Tin cans become pots for rice to be cooked and water to be boiled for doled out coffee or instant noodles.

In big cities such as Manila, what some perceive as vagabonds are actually Filipinos who survive on the jingling coins in their pockets and junks that can be salvaged from dumps, and sold in recycling centers for their daily subsistence. Those who sell candies and cigarettes in traffic-clogged streets do their best to set aside substantial amount for a pedaled trike (traysikad) that would become a regular source of a bigger income. Some patiently gather vegetable trimmings discarded by vegetable wholesalers, to be cleaned and sold by pile on sidewalks.

The non-violent character of the Filipinos made them tolerate even the blatant ineptness of the government, and instead of raising hands that grip guns, they make do with rallies where effigy- burning, shouts, speeches and songs become their “most violent” expressions. Not even the much ballyhooed “People Power Revolution” that caused the toppling of the Marcos dictatorship saw violent actions from the waves of protesters. Compatriots in military and police uniforms reciprocated by accepting flowers and foods offered to them.

While in the Middle East and Africa there are incidents of suicide bombings, nothing of same sort has ever happened in the country. Long before the spate of kidnapping for ransom in Mindanao rocked the island, particularly Jolo and Basilan, some countries in South America have already been suffering from it. Despite the threats announced by headlines in broadsheets and tabloids about the sure collapse of tourism industry because of the varied turmoil, the Filipinos nonchalantly continue to hope for the better by doing something to arrest the downtrend.

The Philippines is a case of “unity in diversity”. Filipinos who have diversified cultures and religions have managed to maintain a closely-knit society. When the vast Philippine Arena of the Iglesia ni Cristo in Bulacan was inaugurated, the whole country celebrated. During the seasons of Ramadan and Eidl Fitre, Christians are one with Muslim brethren, the former being respectful to the solemnity involved. During Christmas, many Muslim homes also display lanterns and Christmas trees. When the MNLF-Nur Misuari faction devastated Zamboanga City, Christians and Muslims joined hands in condemning his act. In Mindanao, when ragtag bands of rebels would attack a village, Muslims and Christians flee to the same direction for safety.

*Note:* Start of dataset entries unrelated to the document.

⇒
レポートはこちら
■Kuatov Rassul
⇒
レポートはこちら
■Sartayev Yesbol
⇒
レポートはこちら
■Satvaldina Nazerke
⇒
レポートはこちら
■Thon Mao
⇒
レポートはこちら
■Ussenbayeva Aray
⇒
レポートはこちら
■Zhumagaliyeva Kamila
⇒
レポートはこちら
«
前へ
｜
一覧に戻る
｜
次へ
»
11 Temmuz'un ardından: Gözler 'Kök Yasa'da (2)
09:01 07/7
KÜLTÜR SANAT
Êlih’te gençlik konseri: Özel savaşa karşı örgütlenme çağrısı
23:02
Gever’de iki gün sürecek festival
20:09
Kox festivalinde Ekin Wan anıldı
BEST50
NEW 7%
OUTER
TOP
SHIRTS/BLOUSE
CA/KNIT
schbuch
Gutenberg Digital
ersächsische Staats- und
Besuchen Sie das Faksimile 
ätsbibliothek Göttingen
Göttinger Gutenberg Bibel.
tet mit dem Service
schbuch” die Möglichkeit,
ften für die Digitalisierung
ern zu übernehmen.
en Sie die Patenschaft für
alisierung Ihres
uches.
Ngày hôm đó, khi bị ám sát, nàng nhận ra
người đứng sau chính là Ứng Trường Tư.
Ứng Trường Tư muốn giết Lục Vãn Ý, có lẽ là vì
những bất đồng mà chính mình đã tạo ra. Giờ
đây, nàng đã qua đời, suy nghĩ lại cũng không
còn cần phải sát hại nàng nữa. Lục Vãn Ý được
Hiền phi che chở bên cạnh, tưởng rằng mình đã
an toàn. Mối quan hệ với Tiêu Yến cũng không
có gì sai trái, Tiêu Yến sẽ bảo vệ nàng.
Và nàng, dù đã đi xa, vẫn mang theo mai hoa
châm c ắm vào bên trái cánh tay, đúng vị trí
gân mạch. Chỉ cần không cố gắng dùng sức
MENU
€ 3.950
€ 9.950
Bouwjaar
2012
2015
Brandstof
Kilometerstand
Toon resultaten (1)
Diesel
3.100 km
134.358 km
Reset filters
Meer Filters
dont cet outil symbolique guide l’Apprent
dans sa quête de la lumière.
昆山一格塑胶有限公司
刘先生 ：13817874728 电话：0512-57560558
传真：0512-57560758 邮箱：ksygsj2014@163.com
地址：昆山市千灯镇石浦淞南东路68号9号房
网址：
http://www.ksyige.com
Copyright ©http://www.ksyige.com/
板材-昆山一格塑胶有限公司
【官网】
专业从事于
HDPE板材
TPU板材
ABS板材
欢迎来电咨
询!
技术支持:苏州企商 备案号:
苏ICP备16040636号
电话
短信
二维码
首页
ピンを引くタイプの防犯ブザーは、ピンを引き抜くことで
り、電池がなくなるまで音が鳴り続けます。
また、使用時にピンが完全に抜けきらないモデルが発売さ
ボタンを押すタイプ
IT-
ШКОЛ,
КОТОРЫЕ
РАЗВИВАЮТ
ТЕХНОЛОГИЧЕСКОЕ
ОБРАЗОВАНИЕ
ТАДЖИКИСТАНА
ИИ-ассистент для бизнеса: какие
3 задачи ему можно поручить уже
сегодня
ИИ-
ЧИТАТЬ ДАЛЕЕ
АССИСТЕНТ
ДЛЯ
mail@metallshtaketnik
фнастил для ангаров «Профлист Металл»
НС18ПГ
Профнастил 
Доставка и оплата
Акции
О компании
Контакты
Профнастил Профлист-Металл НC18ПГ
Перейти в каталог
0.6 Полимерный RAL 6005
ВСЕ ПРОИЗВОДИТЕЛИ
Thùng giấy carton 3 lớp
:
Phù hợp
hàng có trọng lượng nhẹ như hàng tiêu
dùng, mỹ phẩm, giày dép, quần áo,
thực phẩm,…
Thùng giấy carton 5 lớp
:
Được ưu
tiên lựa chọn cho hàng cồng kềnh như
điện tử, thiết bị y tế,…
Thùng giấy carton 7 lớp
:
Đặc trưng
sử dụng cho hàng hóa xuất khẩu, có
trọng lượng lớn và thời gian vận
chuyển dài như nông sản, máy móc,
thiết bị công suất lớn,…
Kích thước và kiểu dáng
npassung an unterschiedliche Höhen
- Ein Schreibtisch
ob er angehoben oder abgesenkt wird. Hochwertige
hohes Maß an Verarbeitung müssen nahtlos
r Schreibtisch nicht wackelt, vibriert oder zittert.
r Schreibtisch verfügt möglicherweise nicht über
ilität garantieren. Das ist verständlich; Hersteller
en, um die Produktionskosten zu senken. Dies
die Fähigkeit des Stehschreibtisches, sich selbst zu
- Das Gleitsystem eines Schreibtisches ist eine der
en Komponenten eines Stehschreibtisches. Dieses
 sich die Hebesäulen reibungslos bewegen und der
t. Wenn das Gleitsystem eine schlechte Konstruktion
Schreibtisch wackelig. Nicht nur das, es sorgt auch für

This unique survival character of the Filipinos is once again put to test in the face of the political and economic unrest that beset the country today. Not a single day is without a tabloid or a broadsheet shouting headlines about corruptions in the government and the weakness of the leadership. The Filipinos turn to the social media to express their ill-feelings. There are pockets of rallies but they are held with utmost restraint. Issues on the volatile economy and impending “chaos” that might result to starvation due to skyrocketing of prices and expected long power interruptions do not deter the steadfast Filipinos who astutely maintain their patience and poise.

The unique survival instinct of the Filipinos may be attributed to their fear of God. Their religiosity is so deeply-rooted in their character that even in the face of any adversity, they are unfazed.